A nurse is caring for a client who has a BMI of 22.6 and expresses concern about weight gain during pregnancy. Which of the following responses should the nurse make? a. "You're eating for 2, so you should double your caloric intake." b. "You'll lose weight easily after the birth of your baby." c. "Plan to gain a total of 15 to 20 pounds during pregnancy." d. Gaining weight will promote a healthy pregnancy."

d. Gaining weight will promote a healthy pregnancy." Recommended weight gain for BMI of 22.6 is 11.3 to 15.9 kg (25 to 35 lb)

A nurse is assessing a client who has hyperemesis gravidarum. Which of the following findings should the nurse expect? a. Elevated serum potassium level b. Rapid weight gain c. Peripheral edema d. Presence of ketones in the urine

d. Presence of ketones in the urine The nurse should expect a client who has hyperemesis gravidarum to have ketonuria due to inadequate dietary intake, resulting in the breakdown of protein and store fat.

A nurse provides education on interventions to promote optimal development for the parent of a premature infant. Which of the following actions should the nurse instruct the parent to perform? a. Maintain bright lighting to enable close observation of the infant at all times. b. Place the infant in a prone position with arms and legs extended c. Rouse the infant every 1-2 hr to provide auditory and visual stimulation d. Provide kangaroo care for the infant.

d. Provide kangaroo care for the infant. Studies show that premature infants who are held skin-to-skin "kangaroo care" demonstrate improved thermostability, oxygen saturation, interest in feeding, and maintenance of an organized, relaxed state.
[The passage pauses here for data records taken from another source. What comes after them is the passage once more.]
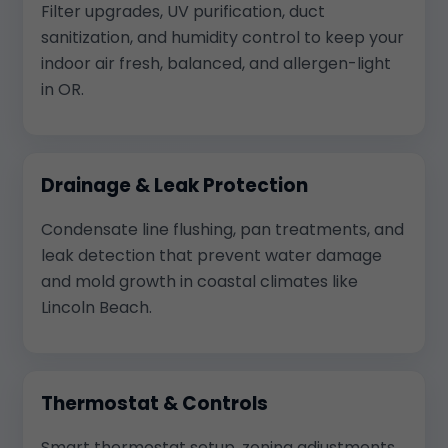
Filter upgrades, UV purification, duct
sanitization, and humidity control to keep your
indoor air fresh, balanced, and allergen-light
in OR.
Drainage & Leak Protection
Condensate line flushing, pan treatments, and
leak detection that prevent water damage
and mold growth in coastal climates like
Lincoln Beach.
Thermostat & Controls
Smart thermostat setup, zoning adjustments,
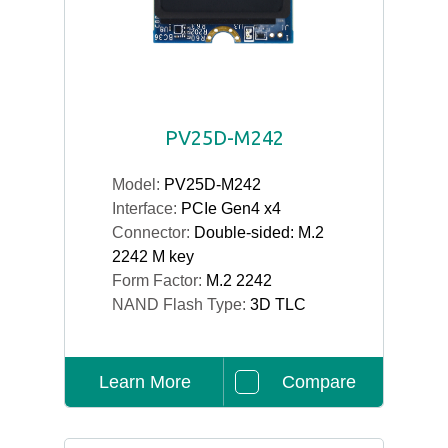
PV25D-M242
Model:
PV25D-M242
Interface:
PCIe Gen4 x4
Connector:
Double-sided: M.2
2242 M key
Form Factor:
M.2 2242
NAND Flash Type:
3D TLC
Learn More
Compare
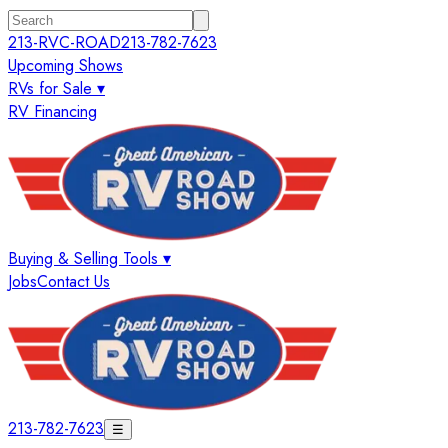
213-RVC-ROAD
213-782-7623
Upcoming Shows
RVs for Sale ▾
RV Financing
Buying & Selling Tools ▾
Jobs
Contact Us
213-782-7623
☰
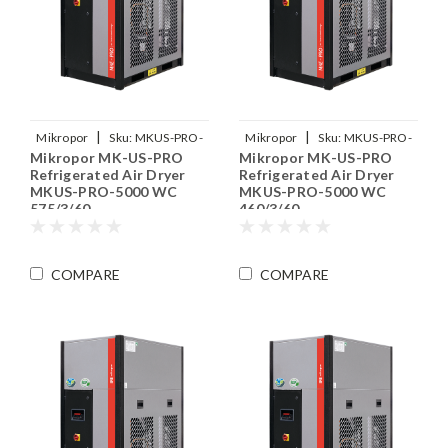
|
|
Mikropor
Sku:
MKUS-PRO-
Mikropor
Sku:
MKUS-PRO-
Mikropor MK-US-PRO
Mikropor MK-US-PRO
5000-WC-575-3-60
5000-WC-460-3-60
Refrigerated Air Dryer
Refrigerated Air Dryer
MKUS-PRO-5000 WC
MKUS-PRO-5000 WC
575/3/60
460/3/60
COMPARE
COMPARE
A nurse is caring for a client who is using patterned-pace breathing during the first stage of labor. The client reports a lightheaded feeling and tingling of the fingers. Which of the following actions should the nurse take? a. Instruct the client to hold her breath and bear down. b. Ensure that the client's breathing rate is more than twice her normal rate. c. Apply counter-pressure to the client's lower back d. have the client breathe into a paper bag

d. have the client breathe into a paper bag The client is experiencing respiratory alkalosis from hyperventilation, which is a possible adverse effect of patterned-paced breathing. To correct hypocarbia, the client should breathe into a paper bag or her cupped hands, rebreathing CO2 and correcting the respiratory alkalosis.